14ème législature

Question N° 802
de M. Yannick Moreau (Union pour un Mouvement Populaire - Vendée )
Question orale sans débat
Ministère interrogé > Transports, mer et pêche
Ministère attributaire > Transports, mer et pêche

Rubrique > chasse et pêche

Tête d'analyse > pêche

Analyse > protection des espèces. réglementation communautaire. évolution.

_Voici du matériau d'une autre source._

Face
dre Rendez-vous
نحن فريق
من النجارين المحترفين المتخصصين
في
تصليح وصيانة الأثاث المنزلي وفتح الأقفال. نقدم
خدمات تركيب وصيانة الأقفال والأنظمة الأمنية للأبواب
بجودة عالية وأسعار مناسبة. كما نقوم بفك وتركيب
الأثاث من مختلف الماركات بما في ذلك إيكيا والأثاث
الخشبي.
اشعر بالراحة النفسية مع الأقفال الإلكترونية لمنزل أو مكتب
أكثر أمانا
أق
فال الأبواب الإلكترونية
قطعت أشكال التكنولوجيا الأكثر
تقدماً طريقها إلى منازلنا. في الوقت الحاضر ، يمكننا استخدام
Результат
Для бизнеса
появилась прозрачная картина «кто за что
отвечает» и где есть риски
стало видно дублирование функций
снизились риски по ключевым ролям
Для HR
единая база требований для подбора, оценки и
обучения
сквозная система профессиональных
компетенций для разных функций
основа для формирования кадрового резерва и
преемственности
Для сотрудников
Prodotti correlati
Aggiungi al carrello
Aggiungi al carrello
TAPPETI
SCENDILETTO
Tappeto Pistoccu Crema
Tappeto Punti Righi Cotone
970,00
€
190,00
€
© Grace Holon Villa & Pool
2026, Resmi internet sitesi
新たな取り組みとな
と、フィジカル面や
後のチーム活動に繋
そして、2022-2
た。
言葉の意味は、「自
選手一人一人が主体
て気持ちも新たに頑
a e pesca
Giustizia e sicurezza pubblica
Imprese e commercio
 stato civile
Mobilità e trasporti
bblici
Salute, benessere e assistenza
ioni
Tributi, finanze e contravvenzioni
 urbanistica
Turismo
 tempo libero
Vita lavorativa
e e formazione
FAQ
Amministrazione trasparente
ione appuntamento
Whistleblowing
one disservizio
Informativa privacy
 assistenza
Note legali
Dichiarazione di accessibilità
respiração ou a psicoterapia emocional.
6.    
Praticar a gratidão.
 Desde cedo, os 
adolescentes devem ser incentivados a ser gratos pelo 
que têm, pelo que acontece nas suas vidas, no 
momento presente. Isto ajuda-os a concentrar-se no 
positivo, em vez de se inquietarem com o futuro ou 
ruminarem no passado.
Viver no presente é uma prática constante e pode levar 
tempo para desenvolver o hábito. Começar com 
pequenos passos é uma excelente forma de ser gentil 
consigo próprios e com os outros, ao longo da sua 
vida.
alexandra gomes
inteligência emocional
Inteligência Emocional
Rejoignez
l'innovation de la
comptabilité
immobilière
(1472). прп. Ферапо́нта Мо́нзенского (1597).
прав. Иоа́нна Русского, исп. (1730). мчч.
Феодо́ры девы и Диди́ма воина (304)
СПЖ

Question publiée au JO le : 25/11/2014 page : 9672
Réponse publiée au JO le : 03/12/2014 page : 9493

Texte de la question

M. Yannick Moreau, député de la Vendée littorale et membre du groupe d'études "Mer, pêche et souveraineté maritime" de l'Assemblée nationale, alerte M. le secrétaire d'État, auprès de la ministre de l'écologie, du développement durable et de l'énergie, chargé des transports, de la mer et de la pêche sur l'urgence de défendre la pêche française et les pêcheurs de notre pays, en particulier dans les négociations européennes en cours. Le Conseil européen de pêche qui se réunit en fin d'année ne permet pas aux professionnels de la mer de définir des stratégies d'entreprises viables. Par ailleurs, alors que se tiendront le 2 décembre à Nantes et à Saint-Nazaire les "Assises de la mer" ainsi qu'une grande manifestation des professionnels du secteur, il rappelle que le secteur de la pêche génère chaque année plus d'un milliard d'euros de chiffre d'affaires et regrette que ce portefeuille ne soit pas rattaché à celui de l'agriculture. C'est hélas la traduction d'une vision punitive de l'écologie et non pas valorisée comme un atout économique. Il rappelle que le nombre d'espèces de poissons qui ne sont plus menacées a été multiplié par 4 en 5 ans, alors que, depuis 15 ans, la flottille de pêche française a diminué de moitié. La pêche européenne et nos pêcheurs français ne cessent de multiplier les efforts pour répondre à des critères toujours plus exigeants. Mais il y a une concurrence déloyale que nous devons avoir la lucidité de dénoncer. Il lui demande donc où en sont les négociations européennes et ce que compte faire le Gouvernement français pour défendre nos pêcheurs, en particulier dans la négociation des totaux admissibles de captures (TAC) en plaidant notamment l'intégration de critères sociaux-économiques dans leur définition.

Texte de la réponse

DÉFENSE DES INTÉRÊTS DE LA PÊCHE FRANÇAISE


M. le président. La parole est à M. Yannick Moreau, pour exposer sa question, n°  802, relative à la défense des intérêts de la pêche française.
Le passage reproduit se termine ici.